What you should do:
In the data below, find every line that has the string "naturales", and copy it.

Entries provided:
_____

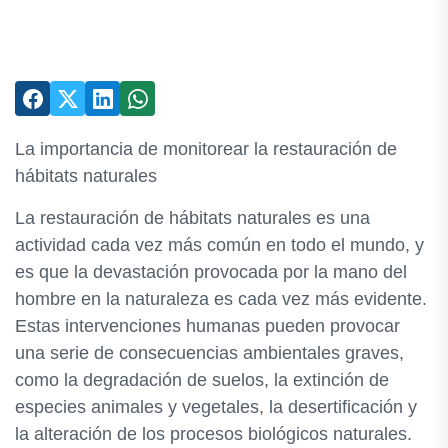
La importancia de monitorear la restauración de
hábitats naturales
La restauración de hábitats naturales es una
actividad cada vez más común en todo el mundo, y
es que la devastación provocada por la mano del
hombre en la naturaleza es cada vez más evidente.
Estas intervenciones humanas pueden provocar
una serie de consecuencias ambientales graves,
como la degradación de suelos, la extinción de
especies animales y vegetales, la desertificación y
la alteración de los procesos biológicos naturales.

_____

Task solution:
hábitats naturales
La restauración de hábitats naturales es una
la alteración de los procesos biológicos naturales.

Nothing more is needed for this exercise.